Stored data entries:
>>>

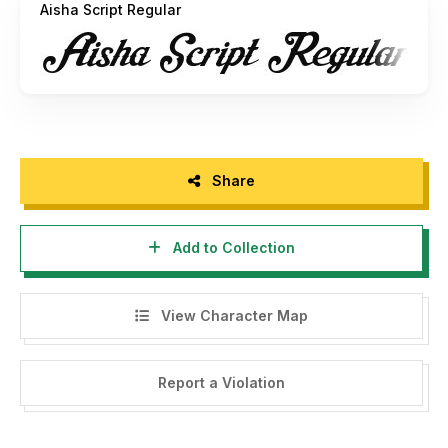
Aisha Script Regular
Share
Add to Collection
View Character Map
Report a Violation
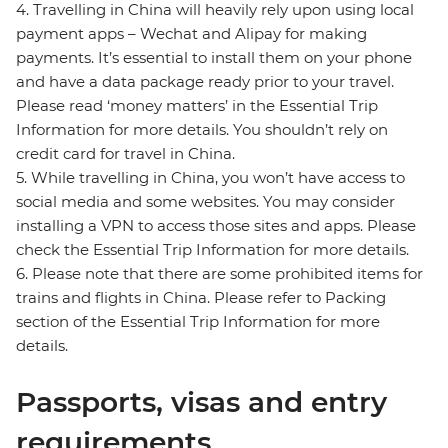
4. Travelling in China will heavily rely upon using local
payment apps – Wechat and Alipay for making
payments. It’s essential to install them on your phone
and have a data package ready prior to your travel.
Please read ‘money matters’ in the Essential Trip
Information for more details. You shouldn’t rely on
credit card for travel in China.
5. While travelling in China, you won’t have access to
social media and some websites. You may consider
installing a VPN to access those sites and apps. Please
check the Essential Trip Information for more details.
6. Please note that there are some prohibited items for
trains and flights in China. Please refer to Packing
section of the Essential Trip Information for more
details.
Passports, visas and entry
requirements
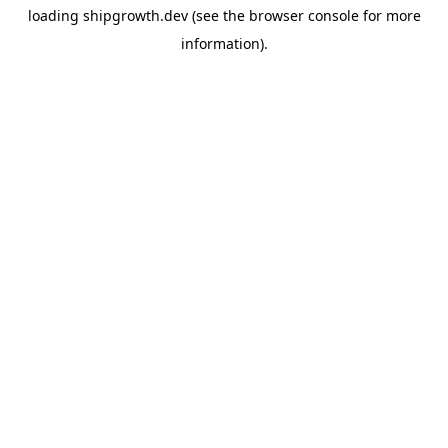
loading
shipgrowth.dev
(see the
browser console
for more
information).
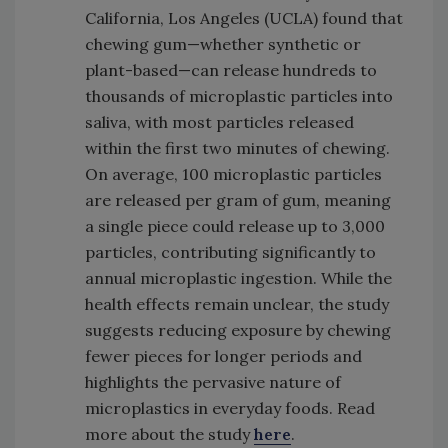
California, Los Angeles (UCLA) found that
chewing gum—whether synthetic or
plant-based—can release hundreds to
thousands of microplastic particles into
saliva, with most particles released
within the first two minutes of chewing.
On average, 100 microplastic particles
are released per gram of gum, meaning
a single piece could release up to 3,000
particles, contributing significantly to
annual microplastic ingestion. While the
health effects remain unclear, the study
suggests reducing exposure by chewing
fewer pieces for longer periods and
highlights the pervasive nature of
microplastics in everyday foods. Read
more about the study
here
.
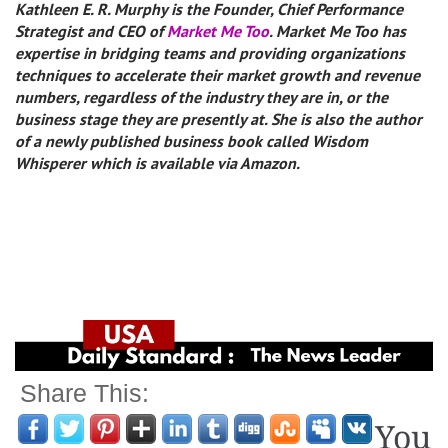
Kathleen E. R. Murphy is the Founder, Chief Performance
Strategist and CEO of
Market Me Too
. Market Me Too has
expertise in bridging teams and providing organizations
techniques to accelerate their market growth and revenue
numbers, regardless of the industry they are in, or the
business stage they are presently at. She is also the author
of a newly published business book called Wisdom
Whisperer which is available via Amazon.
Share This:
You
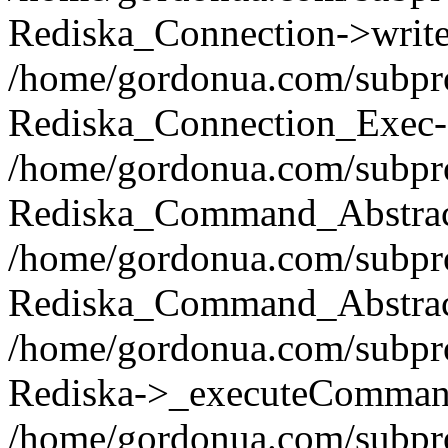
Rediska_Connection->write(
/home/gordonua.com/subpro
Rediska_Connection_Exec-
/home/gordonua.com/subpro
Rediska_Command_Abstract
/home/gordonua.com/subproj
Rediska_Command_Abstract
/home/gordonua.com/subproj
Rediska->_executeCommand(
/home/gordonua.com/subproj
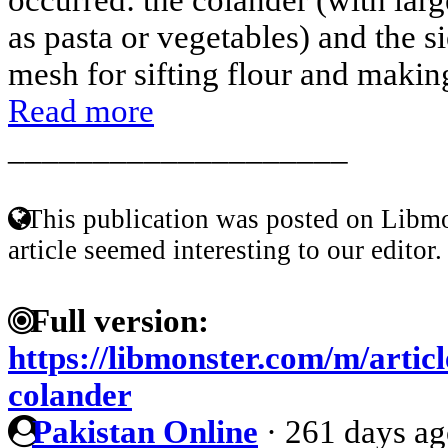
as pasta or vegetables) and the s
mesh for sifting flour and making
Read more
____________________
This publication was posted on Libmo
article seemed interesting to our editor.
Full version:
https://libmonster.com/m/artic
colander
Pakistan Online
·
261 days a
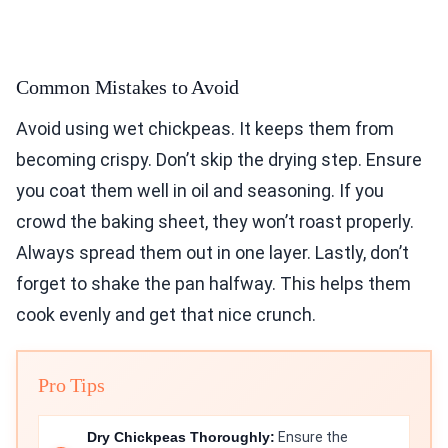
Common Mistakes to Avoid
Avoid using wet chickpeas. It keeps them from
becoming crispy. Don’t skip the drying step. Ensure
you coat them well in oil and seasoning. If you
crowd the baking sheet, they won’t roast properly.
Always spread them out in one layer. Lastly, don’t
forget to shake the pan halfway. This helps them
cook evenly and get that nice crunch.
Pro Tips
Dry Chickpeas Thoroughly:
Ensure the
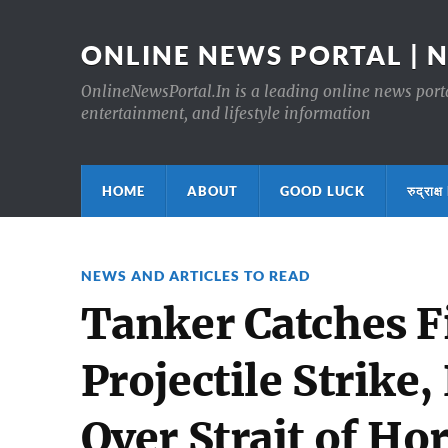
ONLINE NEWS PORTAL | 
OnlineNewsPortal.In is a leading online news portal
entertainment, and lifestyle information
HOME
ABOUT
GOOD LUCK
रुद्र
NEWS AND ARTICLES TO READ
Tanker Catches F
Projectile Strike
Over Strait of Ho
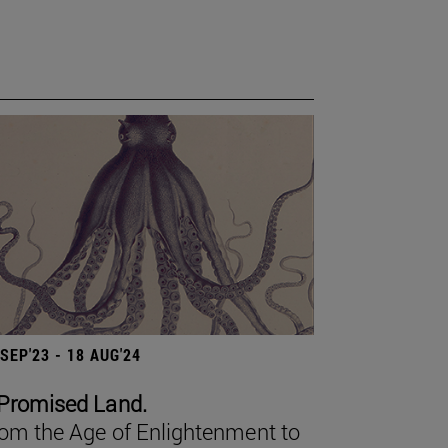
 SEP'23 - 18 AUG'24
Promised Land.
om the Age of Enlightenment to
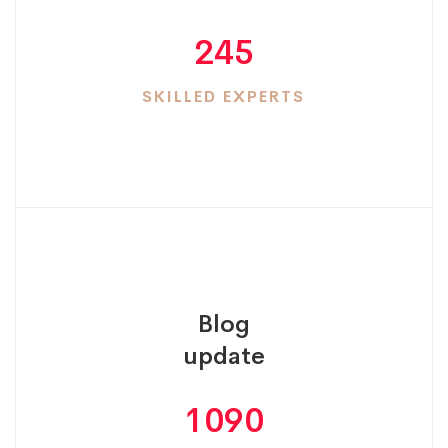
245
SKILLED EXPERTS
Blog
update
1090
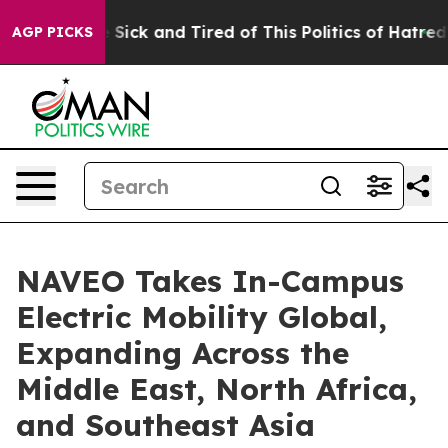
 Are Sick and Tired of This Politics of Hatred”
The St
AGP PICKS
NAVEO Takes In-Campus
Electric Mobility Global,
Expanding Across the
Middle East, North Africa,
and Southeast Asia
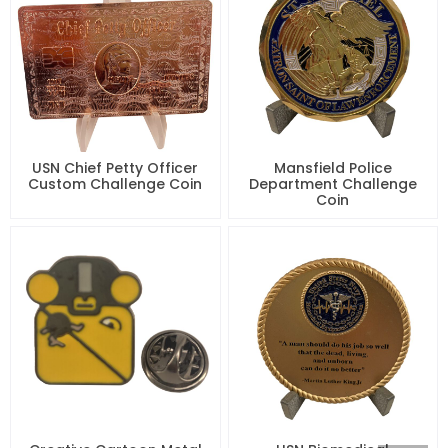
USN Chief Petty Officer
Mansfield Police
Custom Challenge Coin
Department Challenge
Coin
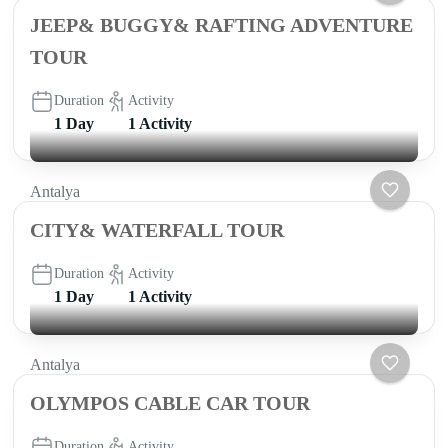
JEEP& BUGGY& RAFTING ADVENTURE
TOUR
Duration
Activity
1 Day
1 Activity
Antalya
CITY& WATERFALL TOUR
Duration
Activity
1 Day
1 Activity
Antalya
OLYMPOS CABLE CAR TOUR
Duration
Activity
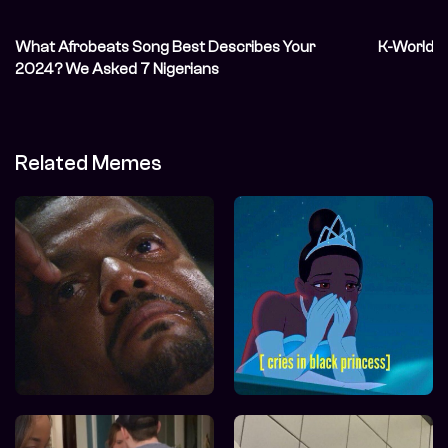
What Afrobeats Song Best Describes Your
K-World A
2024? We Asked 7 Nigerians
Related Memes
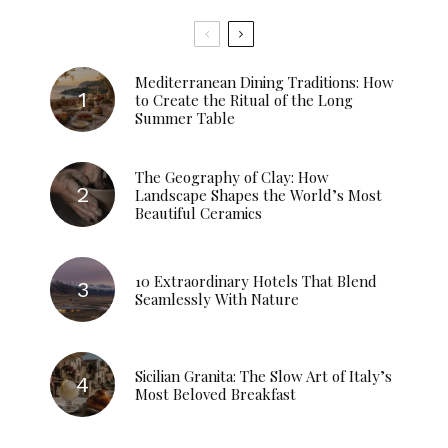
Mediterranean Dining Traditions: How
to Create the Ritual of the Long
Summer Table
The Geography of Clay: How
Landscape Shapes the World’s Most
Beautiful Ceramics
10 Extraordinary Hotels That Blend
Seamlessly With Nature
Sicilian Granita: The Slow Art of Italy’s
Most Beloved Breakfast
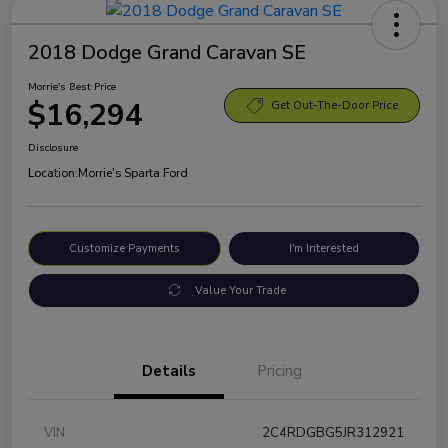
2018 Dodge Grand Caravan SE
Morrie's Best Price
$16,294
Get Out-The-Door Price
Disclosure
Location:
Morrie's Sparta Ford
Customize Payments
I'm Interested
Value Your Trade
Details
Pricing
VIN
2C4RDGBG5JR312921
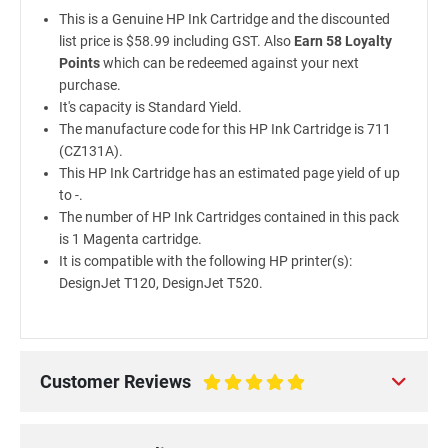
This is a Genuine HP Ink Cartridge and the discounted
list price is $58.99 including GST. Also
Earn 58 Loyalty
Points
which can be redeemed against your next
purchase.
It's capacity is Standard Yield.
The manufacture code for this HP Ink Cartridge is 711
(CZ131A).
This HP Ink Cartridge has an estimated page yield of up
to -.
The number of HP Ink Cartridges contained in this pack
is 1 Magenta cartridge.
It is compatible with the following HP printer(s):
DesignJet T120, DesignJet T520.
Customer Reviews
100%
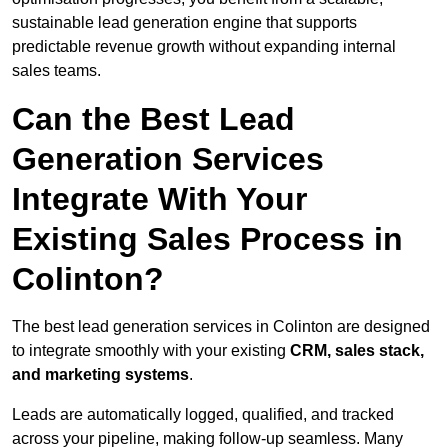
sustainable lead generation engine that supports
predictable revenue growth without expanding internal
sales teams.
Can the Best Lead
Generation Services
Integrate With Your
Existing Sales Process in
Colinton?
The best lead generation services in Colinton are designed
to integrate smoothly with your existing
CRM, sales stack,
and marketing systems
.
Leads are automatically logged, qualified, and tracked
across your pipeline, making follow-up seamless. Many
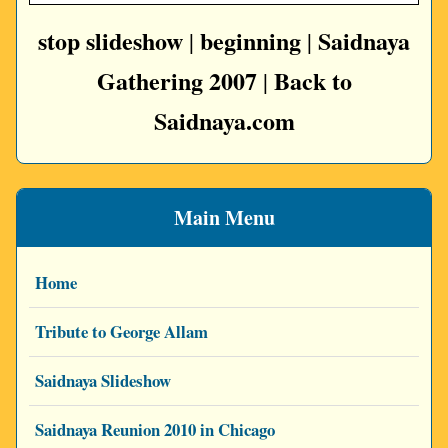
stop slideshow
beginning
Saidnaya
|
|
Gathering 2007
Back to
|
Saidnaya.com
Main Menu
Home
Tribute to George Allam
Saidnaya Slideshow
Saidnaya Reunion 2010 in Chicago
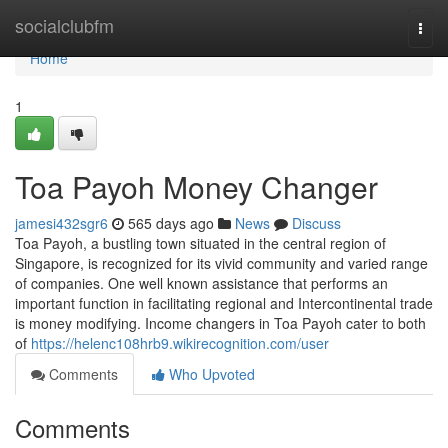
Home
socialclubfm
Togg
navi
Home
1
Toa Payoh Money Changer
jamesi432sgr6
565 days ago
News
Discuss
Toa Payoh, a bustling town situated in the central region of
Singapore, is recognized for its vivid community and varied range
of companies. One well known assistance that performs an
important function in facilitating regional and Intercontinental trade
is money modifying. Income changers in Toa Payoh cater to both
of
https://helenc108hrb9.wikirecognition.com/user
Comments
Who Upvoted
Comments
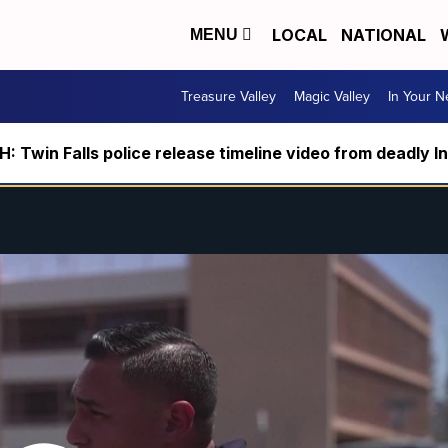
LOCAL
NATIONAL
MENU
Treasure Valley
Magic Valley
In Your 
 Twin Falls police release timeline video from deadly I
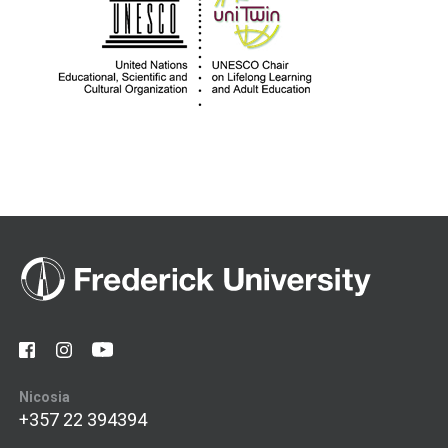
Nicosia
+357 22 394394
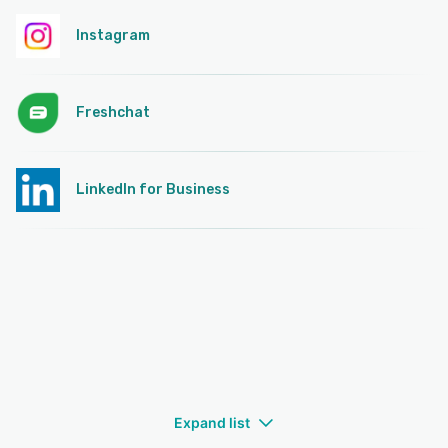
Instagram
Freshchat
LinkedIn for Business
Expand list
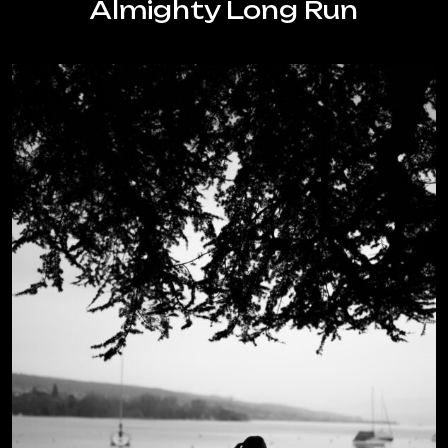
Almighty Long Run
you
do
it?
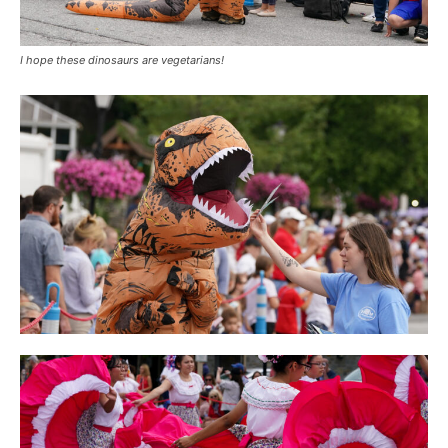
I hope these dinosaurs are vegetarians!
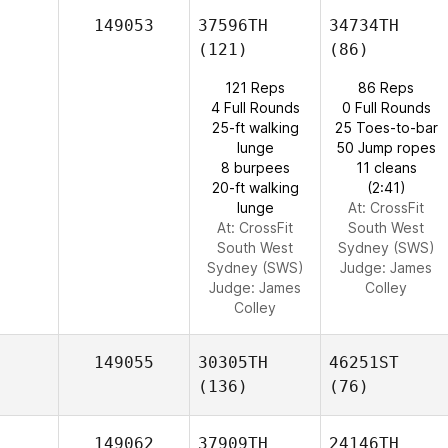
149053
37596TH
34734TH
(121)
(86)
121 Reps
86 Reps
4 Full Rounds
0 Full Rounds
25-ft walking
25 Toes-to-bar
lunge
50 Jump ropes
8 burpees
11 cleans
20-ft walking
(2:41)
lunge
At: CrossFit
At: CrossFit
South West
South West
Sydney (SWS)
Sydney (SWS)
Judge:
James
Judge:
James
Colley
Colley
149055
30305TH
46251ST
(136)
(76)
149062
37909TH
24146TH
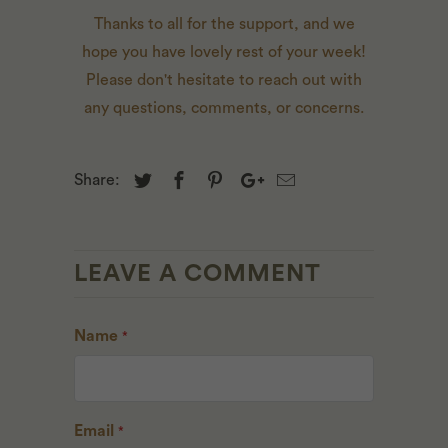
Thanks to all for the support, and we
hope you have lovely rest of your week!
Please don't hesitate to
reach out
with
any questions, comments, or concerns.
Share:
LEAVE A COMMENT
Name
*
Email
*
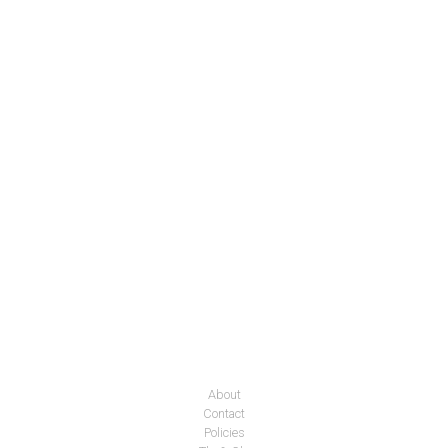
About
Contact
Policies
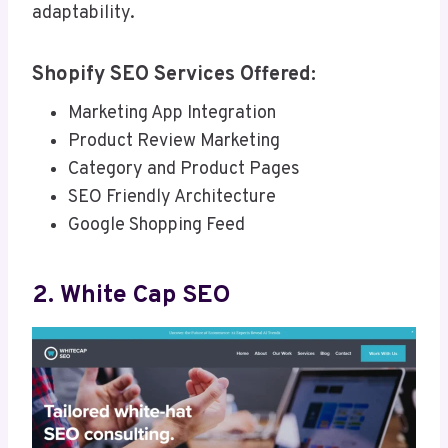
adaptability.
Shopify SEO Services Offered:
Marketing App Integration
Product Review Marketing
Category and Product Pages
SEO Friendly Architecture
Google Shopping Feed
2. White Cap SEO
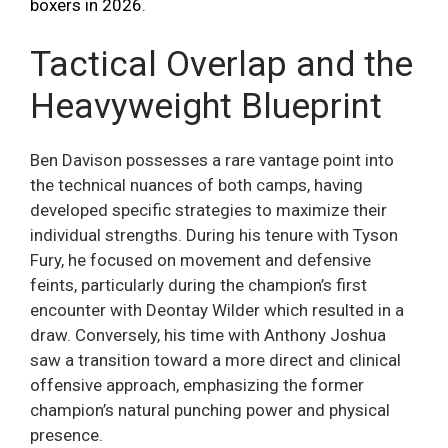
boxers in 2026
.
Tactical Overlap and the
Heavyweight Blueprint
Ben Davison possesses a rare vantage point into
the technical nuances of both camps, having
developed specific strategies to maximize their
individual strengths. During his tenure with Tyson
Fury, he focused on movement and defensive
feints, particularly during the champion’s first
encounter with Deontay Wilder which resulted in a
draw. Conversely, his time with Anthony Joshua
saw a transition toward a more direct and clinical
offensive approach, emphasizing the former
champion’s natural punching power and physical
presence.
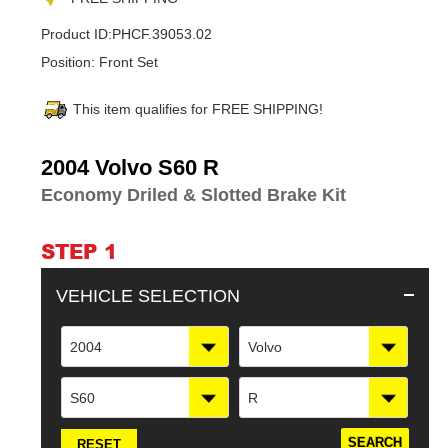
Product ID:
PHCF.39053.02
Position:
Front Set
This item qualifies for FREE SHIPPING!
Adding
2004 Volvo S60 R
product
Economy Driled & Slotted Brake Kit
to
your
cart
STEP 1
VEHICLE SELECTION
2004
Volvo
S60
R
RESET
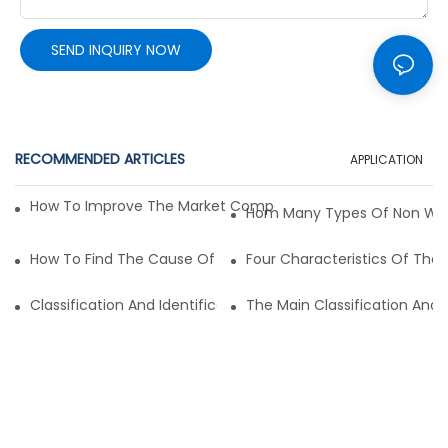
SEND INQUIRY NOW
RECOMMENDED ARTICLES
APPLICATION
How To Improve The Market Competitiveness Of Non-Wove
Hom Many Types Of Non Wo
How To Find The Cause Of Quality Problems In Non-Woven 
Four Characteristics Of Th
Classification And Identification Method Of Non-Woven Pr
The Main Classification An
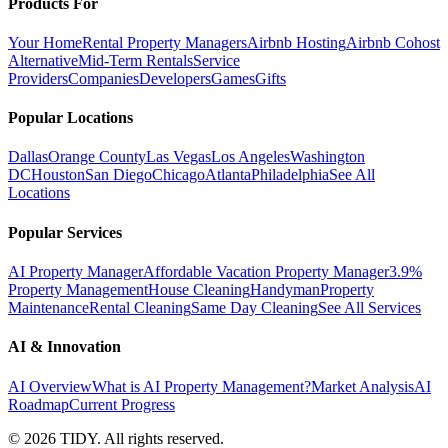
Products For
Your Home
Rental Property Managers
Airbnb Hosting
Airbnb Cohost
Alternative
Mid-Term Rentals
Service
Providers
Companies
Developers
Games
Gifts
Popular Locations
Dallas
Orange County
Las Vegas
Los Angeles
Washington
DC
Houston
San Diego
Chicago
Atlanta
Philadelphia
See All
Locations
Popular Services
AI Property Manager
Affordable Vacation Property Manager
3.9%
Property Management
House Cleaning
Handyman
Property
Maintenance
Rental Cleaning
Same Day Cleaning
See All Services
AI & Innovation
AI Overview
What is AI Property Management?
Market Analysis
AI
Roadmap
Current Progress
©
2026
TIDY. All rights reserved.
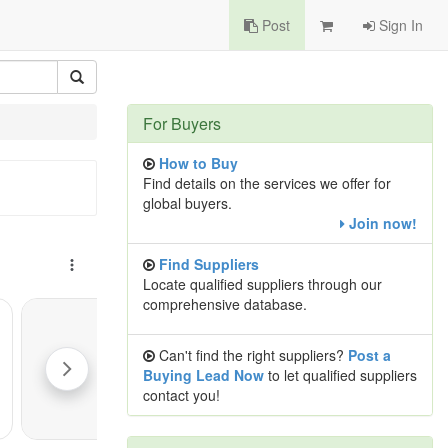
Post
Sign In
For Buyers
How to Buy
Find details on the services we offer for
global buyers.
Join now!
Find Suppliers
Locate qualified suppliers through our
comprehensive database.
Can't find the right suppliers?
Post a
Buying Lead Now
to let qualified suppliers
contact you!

<<<

Task directions:
Among the lines above, find those with the string "have" and copy them.

Exercise response:
and have a data package ready prior to your travel.
5. While travelling in China, you won’t have access to
hope you have lovely rest of your week!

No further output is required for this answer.